“Smart Guns” Are Now Headed for US Markets

(ConservativeInsider.org) – While technology in the firearms industry continues pushing forward like every other area of society, the base characteristics of guns are still the same. They’re incredible tools used for protection, recreation, hunting, and more. However, their lethal capabilities make them a hot topic in politics. Now, new technology is entering the market in the form of “smart guns,” and many people are wondering how this will change the industry.
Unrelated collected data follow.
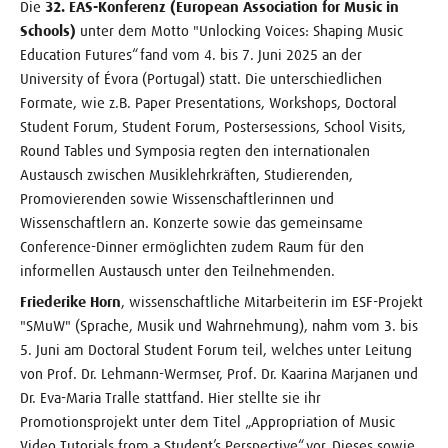
Die
32. EAS-Konferenz (European Association for Music in
Schools)
unter dem Motto "Unlocking Voices: Shaping Music
Education Futures“ fand vom 4. bis 7. Juni 2025 an der
University of Évora (Portugal) statt. Die unterschiedlichen
Formate, wie z.B. Paper Presentations, Workshops, Doctoral
Student Forum, Student Forum, Postersessions, School Visits,
Round Tables und Symposia regten den internationalen
Austausch zwischen Musiklehrkräften, Studierenden,
Promovierenden sowie Wissenschaftlerinnen und
Wissenschaftlern an. Konzerte sowie das gemeinsame
Conference-Dinner ermöglichten zudem Raum für den
informellen Austausch unter den Teilnehmenden.
Friederike Horn
, wissenschaftliche Mitarbeiterin im ESF-Projekt
"SMuW" (Sprache, Musik und Wahrnehmung),
nahm vom 3. bis
5. Juni am Doctoral Student Forum teil, welches unter Leitung
von Prof. Dr. Lehmann-Wermser, Prof. Dr. Kaarina Marjanen und
Dr. Eva-Maria Tralle stattfand. Hier stellte sie ihr
Promotionsprojekt unter dem Titel „Appropriation of Music
Video Tutorials from a Student’s Perspective“ vor. Dieses sowie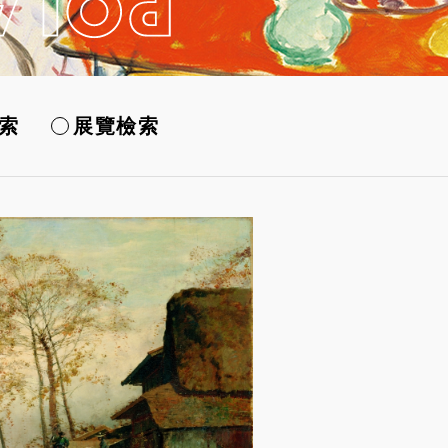
索
展覽檢索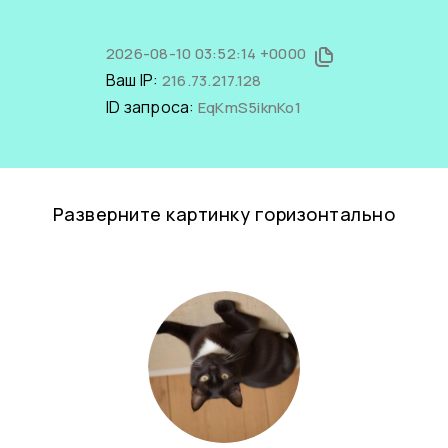
2026-08-10 03:52:14 +0000
Ваш IP:
216.73.217.128
ID запроса:
EqKmS5iknKo1
Разверните картинку горизонтально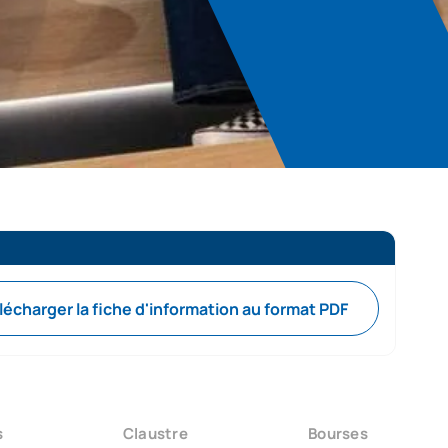
lécharger la fiche d'information au format PDF
s
Claustre
Bourses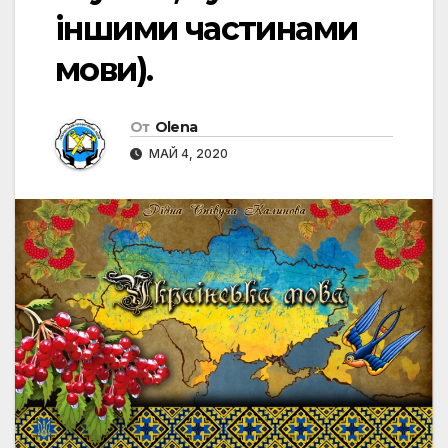
іншими частинами
мови).
От
Olena
МАЙ 4, 2020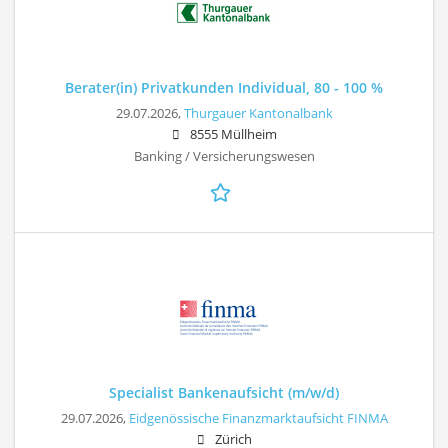
Berater(in) Privatkunden Individual, 80 - 100 %
29.07.2026,
Thurgauer Kantonalbank
8555 Müllheim
Banking / Versicherungswesen
Specialist Bankenaufsicht (m/w/d)
29.07.2026,
Eidgenössische Finanzmarktaufsicht FINMA
Zürich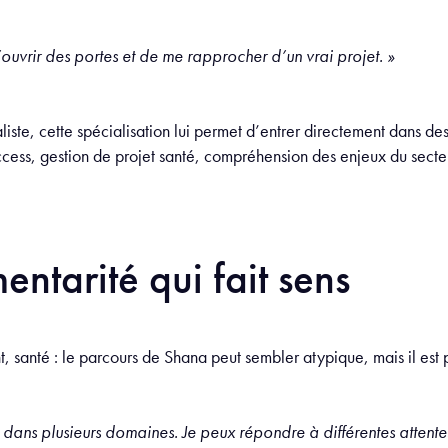
uvrir des portes et de me rapprocher d’un vrai projet. »
iste, cette spécialisation lui permet d’entrer directement dans de
ccess, gestion de projet santé, compréhension des enjeux du secte
ntarité qui fait sens
 santé : le parcours de Shana peut sembler atypique, mais il est
dans plusieurs domaines. Je peux répondre à différentes attentes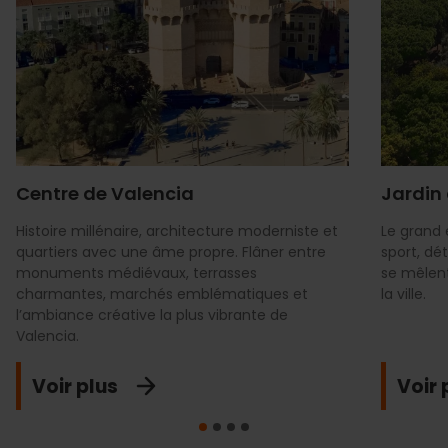
Centre de Valencia
Jardin 
Histoire millénaire, architecture moderniste et
Le grand 
quartiers avec une âme propre. Flâner entre
sport, dé
monuments médiévaux, terrasses
se mêlen
charmantes, marchés emblématiques et
la ville.
l’ambiance créative la plus vibrante de
Valencia.
Voir plus
Voir 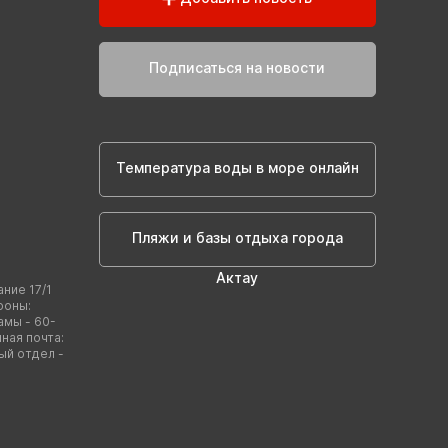
Подписаться на новости
Температура воды в море онлайн
Пляжи и базы отдыха города
Актау
ание 17/1
фоны:
амы - 60-
нная почта:
ый отдел -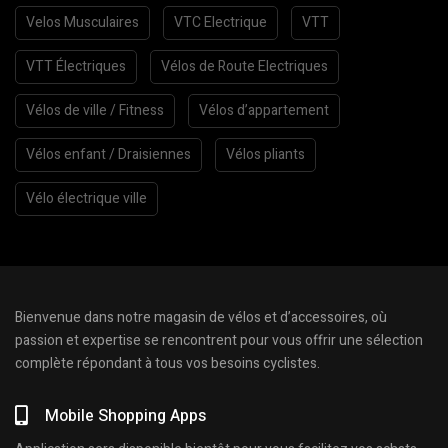
Velos Musculaires
VTC Electrique
VTT
VTT Électriques
Vélos de Route Electriques
Vélos de ville / Fitness
Vélos d’appartement
Vélos enfant / Draisiennes
Vélos pliants
Vélo électrique ville
Bienvenue dans notre magasin de vélos et d’accessoires, où
passion et expertise se rencontrent pour vous offrir une sélection
complète répondant à tous vos besoins cyclistes.
Mobile Shopping Apps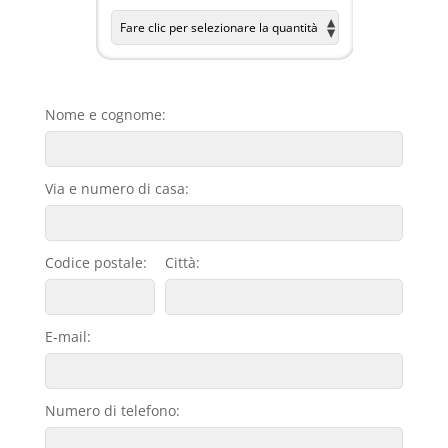
Nome e cognome:
Via e numero di casa:
Codice postale:
Città:
E-mail:
Numero di telefono:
Multiple Companies to Release “Smart Guns” by End of Year

For years, manufacturers have been wondering how to make guns safer, not only for recreational use, but also for police officers and prison guards. This led to the development of smart gun technology, allowing the weapon to detect who is holding it and only fire when its designated user wields it. This technology can use fingerprint detection, a short-term radio wave, or a nearby ring or bracelet to allow the gun to fire.

The firearm company LodeStar recently revealed its new 9mm smart gun to shareholders and investors. The company began developing the technology after hearing numerous heartbreaking stories of children accidentally killing themselves when they found a loaded gun in their house. Similarly, SmartGunz LLC is currently testing a police-officer-specific smart gun it hopes to sell by the end of the year. Together, these companies will likely be the first to break into the smart gun market.

Will “Smart Guns” Actually Be Safer?

While the point of developing smart guns is to make the world safer, many critics of the technology wonder if it’ll cause people to get more relaxed about teaching gun safety to the next generation. In theory, someone buying a smart gun might believe the firearm is safer than a non-smart counterpart. However, hackers have been able to disrupt smart gun technology, complicating this assumption.

In 2017, expert hacker “Plore” was able to hack an Armatix IP1 smart gun that claimed to “usher in a new era of gun safety.” With about $20 worth of magnets and wires, Plore could extend the gun’s radio wavelength and fire it from over 10 feet away from its designated owner, much further than the advertised 3-foot distance between the firearm and the watch that activates the smart technology.

The True Test: Consumer Demand

As companies begin to put their smart gun products out later this year, the true test will be to see if people purchase them and if they truly are safer. While this technology, if done well, could limit gun accidents, it’s never a replacement for gun safety education, proper gun storage, and a healthy respect of a firearm.